The National Institute of Standards and Technology (NIST) has issued for public comment a draft update of its primary guide to assessing the security and privacy controls that safeguard federal information systems and networks. Public comments are due by Sept. 26, 2014.
NIST publishes two complementary publications that together provide its basic guidance and recommendations for ensuring data security and privacy protection in federal information systems and organizations, a role assigned to NIST under the Federal Information Security Management Act (FISMA). The publications are so famous they are generally known just by their numbers.

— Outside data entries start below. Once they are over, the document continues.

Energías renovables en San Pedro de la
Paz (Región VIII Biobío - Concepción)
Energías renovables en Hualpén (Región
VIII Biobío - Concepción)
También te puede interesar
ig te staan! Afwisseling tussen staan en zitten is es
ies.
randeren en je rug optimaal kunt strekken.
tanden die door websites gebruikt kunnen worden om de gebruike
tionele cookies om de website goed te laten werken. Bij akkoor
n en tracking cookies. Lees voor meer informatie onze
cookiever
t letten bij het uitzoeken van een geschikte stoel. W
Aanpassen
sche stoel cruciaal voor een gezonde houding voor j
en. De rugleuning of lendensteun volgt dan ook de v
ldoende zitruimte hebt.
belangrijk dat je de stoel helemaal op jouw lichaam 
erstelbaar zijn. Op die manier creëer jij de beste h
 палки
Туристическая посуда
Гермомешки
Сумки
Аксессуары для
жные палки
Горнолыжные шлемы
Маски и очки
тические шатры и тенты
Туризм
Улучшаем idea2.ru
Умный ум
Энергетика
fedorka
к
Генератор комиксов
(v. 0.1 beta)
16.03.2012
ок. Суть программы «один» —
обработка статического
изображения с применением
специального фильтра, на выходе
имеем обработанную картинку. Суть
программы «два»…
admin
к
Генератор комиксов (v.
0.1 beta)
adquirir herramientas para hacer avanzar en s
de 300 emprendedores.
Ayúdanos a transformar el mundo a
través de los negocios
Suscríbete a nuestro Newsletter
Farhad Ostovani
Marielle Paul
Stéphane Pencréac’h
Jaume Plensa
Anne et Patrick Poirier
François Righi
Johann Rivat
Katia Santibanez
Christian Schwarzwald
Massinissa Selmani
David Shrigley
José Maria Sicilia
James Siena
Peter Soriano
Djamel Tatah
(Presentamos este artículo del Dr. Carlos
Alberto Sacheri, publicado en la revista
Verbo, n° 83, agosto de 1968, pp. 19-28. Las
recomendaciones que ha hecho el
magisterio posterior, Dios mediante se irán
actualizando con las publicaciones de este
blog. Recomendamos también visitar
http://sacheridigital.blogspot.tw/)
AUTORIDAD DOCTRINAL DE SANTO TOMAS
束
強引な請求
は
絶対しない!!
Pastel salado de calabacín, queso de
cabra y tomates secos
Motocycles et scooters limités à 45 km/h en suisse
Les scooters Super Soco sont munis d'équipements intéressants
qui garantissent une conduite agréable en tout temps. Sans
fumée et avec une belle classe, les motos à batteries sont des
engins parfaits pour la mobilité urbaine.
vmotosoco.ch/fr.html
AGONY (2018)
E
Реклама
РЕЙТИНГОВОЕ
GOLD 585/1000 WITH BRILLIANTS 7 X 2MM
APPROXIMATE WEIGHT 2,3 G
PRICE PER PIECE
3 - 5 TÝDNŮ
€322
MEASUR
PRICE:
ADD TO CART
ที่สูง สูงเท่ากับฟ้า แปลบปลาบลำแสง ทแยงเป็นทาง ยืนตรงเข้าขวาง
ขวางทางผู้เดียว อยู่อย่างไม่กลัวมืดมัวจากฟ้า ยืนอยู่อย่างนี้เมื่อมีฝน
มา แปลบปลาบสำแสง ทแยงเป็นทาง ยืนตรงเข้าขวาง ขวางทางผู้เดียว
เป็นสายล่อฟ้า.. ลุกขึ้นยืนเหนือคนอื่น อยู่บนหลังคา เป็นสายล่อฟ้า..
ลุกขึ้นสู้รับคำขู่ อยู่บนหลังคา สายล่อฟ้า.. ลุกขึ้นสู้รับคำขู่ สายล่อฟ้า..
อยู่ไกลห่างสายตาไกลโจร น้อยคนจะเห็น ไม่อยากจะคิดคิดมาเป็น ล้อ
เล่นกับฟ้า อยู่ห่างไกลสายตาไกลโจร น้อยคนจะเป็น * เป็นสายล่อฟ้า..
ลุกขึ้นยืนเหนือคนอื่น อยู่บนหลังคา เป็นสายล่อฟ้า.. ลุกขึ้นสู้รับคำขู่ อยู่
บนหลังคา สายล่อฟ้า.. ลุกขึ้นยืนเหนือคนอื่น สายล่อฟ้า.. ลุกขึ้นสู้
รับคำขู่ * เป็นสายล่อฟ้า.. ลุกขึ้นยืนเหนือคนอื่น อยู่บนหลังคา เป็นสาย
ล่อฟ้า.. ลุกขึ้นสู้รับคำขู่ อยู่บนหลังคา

The first, Security and Privacy Controls for Federal Information Systems and Organizations (Special Publication 800-53), is an encyclopedic catalog, organized by function, of available methods or "controls" that can be established to safeguard an information system no matter how small or large. The fourth revision of SP 800-53 was issued in April 2013.*
The new updated guide is the companion work, Assessing Security and Privacy Controls in Federal Information Systems and Organizations: Building Effective Assessment Plans (SP 800-53A). If SP 800-53 is all about planning for appropriate controls to safeguard an information system, SP 800-53A is a methodology for determining how well you did. The draft revision of the assessment guide has been updated to keep it aligned with SP 800-53.
The guide, updated from the 2010 version of the document and reflecting current and future needs of federal agencies, provides new assessment procedures for the security controls in SP 800-53 and a new appendix for the assessment procedures currently under development for the privacy controls.
"We have made some significant changes to our security control assessment guidelines to support continuous monitoring and ongoing authorization" says Ron Ross, NIST Fellow and Joint Task Force Project Leader. "These changes can lead to greater efficiencies and cost-effective testing and evaluation of our critical information systems and supporting infrastructure."
The guide gives organizations flexibility to define specific parts of security and privacy goals that require more scrutiny, tailor the scope and effort level required for assessments, assign assessment and monitoring frequencies on a more targeted basis, and conduct assessments of security or privacy capabilities.
"It also provides critical information to support root-cause failure analysis and initiatives such as the Department of Homeland Security's Continuous Diagnostics and Mitigation program," Ross adds.
The draft publication offers new naming conventions in a more structured format and syntax for assessment procedures that will aid industry as it develops automated assessment tools. Other improvements grew out of lessons learned from agencies using the Risk Management Framework.
"We have also begun the very important task of integrating privacy control assessments into the traditional security assessment guideline, anticipating the addition of privacy assessment procedures into the NIST publications soon," Ross says.
This Joint Task Force publication is written for federal agencies and contractors, the Department of Defense and the Intelligence community.
The initial public draft of Assessing the Security and Privacy Controls in Federal Information Systems and Organizations, Building Effective Assessment Plans is available at http://csrc.nist.gov/publications/PubsDrafts.html#800-53ar4. Public comments are requested by Sept. 26, 2014, and can be sent to sec-cert [at] nist.gov (subject: Comments%20Draft%20SP%20800-53Arev4) (sec-cert[at]nist[dot]gov).
* See "NIST Issues Major Revision of Core Computer Security Guide: SP 800-53."